Le méthanol, l'acétone et l'éthanol sont tous des molécules qui jouent des rôles dans les voies chimiques qui mènent à des composés organiques encore plus complexes. Leur abondance au centre galactique suggère que les éléments constitutifs de la chimie prébiotique sont largement répandus même dans les environnements les plus extrêmes que notre galaxie a à offrir, une découverte avec des implications pour la compréhension des origines chimiques de la vie.

La technologie derrière l'observation

ALMA, situé dans le désert d'Atacama au Chili à une altitude d'environ 5 000 mètres, est le télescope le plus puissant du monde pour observer l'univers aux longueurs d'onde millimétriques et sub-millimétriques. Ces longueurs d'onde sont invisibles à l'œil humain et aux télescopes optiques, mais sont idéales pour étudier le gaz froid et la poussière, les matières premières à partir desquelles se forment les étoiles et les planètes.

Le centre galactique est effectivement invisible aux longueurs d'onde optiques car des nuages denses de poussière interstellaire bloquent la lumière visible de passer à travers. Aux longueurs d'onde radio qu'ALMA observe, cependant, cette poussière est transparente, permettant au télescope de voir à travers le matériau obscurcissant et de révéler les structures et les processus cachés derrière.

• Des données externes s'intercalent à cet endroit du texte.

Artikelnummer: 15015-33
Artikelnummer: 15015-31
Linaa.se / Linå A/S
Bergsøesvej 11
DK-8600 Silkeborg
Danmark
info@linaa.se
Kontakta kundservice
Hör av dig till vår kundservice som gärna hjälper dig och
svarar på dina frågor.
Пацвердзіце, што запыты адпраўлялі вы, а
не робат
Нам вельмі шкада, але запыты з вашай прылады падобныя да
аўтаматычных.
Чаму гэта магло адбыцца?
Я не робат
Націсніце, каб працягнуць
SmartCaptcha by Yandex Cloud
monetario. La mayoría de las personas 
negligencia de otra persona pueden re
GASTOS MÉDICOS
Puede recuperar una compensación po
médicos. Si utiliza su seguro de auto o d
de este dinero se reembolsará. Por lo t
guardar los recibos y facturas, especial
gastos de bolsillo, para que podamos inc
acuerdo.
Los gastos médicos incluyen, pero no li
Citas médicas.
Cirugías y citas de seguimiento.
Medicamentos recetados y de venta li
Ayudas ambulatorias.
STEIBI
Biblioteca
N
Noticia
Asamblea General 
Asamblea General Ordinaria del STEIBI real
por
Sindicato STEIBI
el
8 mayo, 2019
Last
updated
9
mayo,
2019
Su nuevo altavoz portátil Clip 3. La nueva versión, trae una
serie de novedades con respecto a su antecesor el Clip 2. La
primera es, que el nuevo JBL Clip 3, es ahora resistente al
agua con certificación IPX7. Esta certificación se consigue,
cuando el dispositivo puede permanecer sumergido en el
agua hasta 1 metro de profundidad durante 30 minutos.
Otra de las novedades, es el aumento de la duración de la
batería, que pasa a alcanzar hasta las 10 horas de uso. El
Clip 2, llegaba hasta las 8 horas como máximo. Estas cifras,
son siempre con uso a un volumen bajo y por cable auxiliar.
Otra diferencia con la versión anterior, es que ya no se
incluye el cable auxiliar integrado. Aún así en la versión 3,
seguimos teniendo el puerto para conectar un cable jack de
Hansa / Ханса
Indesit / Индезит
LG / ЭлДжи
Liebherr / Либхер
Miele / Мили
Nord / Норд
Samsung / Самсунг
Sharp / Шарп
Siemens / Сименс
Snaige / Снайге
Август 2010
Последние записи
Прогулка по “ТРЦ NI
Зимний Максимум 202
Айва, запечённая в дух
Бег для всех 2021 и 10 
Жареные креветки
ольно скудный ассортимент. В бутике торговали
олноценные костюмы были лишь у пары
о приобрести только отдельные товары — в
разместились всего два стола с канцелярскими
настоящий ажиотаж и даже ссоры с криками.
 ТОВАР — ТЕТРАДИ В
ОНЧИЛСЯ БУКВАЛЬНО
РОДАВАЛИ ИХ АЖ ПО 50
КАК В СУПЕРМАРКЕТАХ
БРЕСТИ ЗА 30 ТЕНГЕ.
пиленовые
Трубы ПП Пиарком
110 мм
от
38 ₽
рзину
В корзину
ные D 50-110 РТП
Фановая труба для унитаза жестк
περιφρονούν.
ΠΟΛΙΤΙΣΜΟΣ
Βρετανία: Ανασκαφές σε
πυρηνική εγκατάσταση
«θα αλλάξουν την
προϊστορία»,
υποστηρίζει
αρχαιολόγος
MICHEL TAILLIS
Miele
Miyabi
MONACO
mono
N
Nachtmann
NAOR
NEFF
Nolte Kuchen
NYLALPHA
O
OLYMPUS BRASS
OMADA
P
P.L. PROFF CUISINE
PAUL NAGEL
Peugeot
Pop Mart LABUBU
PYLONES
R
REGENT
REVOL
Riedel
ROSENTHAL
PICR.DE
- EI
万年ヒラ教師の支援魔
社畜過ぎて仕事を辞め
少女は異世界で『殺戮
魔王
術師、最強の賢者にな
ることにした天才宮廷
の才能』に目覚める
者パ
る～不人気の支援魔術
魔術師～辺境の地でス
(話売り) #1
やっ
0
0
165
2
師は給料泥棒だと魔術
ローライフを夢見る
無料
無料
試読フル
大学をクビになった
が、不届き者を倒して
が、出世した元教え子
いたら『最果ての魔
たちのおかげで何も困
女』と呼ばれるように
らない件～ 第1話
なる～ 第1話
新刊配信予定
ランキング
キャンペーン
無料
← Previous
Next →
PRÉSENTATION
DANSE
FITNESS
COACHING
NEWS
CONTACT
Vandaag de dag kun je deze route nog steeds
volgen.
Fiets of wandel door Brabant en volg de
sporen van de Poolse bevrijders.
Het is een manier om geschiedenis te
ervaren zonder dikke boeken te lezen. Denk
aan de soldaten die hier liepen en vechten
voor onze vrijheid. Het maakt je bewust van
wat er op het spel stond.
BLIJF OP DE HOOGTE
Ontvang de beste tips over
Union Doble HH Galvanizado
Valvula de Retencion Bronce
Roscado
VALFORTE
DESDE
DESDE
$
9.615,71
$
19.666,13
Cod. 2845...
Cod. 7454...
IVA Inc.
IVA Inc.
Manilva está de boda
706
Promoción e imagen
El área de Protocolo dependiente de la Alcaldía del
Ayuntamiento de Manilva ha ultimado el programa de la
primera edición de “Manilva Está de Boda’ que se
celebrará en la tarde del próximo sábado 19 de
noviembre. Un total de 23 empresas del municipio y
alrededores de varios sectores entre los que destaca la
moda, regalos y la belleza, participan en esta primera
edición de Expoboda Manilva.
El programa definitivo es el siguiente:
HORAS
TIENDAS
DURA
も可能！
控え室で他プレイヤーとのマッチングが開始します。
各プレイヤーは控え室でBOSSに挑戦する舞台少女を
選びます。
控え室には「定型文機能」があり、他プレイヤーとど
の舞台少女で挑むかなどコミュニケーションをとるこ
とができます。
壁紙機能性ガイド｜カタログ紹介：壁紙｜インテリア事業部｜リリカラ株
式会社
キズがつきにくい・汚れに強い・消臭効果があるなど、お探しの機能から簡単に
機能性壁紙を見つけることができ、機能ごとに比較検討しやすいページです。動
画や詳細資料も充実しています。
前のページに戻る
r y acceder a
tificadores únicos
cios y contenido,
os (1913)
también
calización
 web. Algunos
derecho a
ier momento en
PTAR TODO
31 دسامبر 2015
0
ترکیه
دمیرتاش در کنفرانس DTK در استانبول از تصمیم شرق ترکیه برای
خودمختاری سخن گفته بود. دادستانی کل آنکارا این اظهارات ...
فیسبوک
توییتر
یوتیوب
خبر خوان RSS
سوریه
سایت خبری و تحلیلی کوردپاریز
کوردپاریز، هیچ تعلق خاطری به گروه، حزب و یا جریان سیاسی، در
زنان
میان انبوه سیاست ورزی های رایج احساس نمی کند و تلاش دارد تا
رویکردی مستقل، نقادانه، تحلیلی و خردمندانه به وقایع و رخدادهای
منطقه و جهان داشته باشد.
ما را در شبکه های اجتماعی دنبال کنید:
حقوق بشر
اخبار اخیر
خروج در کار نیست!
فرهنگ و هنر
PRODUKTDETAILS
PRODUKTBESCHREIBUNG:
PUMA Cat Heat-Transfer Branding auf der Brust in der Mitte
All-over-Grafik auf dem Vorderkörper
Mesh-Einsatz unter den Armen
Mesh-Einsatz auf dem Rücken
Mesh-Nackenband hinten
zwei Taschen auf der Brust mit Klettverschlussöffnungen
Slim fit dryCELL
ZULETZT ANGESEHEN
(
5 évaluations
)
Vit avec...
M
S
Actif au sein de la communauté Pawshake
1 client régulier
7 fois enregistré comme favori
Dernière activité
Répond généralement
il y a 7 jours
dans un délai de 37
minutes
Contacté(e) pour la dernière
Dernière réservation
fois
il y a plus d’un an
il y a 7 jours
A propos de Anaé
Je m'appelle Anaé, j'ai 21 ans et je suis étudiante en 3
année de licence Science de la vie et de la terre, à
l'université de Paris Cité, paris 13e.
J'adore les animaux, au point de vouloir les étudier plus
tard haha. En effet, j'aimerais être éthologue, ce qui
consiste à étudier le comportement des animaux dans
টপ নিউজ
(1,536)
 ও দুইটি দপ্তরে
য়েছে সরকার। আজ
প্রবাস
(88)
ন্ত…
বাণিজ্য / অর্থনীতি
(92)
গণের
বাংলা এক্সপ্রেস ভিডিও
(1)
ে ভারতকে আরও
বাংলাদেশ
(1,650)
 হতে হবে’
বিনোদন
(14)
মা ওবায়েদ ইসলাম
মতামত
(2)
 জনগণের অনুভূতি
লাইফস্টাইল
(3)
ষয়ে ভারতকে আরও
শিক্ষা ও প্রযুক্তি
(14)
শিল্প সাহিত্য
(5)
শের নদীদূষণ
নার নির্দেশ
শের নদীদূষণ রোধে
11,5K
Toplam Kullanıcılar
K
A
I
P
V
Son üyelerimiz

Assembler la mosaïque a été une réussite technique importante. Le champ de vision d'ALMA à un moment donné est relativement petit, donc observer une région aussi grande que la zone moléculaire centrale nécessitait de nombreux pointages individuels qui devaient être soigneusement étalonnés et assemblés. L'ensemble de données résultant est énorme, contenant des informations sur la structure physique et la composition chimique du gaz dans toute la région d'observation.

Qu'y a-t-il ensuite

Le sondage ACES devrait générer des découvertes pendant des années à venir. L'ensemble de données publiquement diffusé contient beaucoup plus d'informations que n'importe quel groupe de recherche unique ne peut analyser, et l'équipe a explicitement conçu le sondage pour être une ressource communautaire. Les chercheurs du monde entier peuvent télécharger les données et mener leurs propres analyses, recherchant des phénomènes et des motifs que l'équipe originale n'avait peut-être pas anticipés.

Les chercheurs clés Ashley Barnes et Katharina Immer de l'Observatoire européen austral ont mené des efforts pour cataloguer les espèces moléculaires détectées dans le sondage et cartographier leurs distributions spatiales. Leur travail, ainsi que les contributions de la communauté astronomique plus large, construira progressivement une image complète des processus physiques et chimiques opérant au cœur de notre galaxie.

Pour les astronomes, la mosaïque représente à la fois une fin et un commencement. C'est l'aboutissement d'années d'observation et de traitement des données, mais c'est aussi le point de départ d'une nouvelle ère de recherche sur le centre galactique. Avec l'étendue complète de la zone moléculaire centrale cartographiée à la résolution d'ALMA, les chercheurs peuvent maintenant poser et répondre à des questions sur le cœur de notre galaxie qui étaient auparavant impossibles à aborder.

Cet article est basé sur les rapports de Phys.org. Lire l'article original.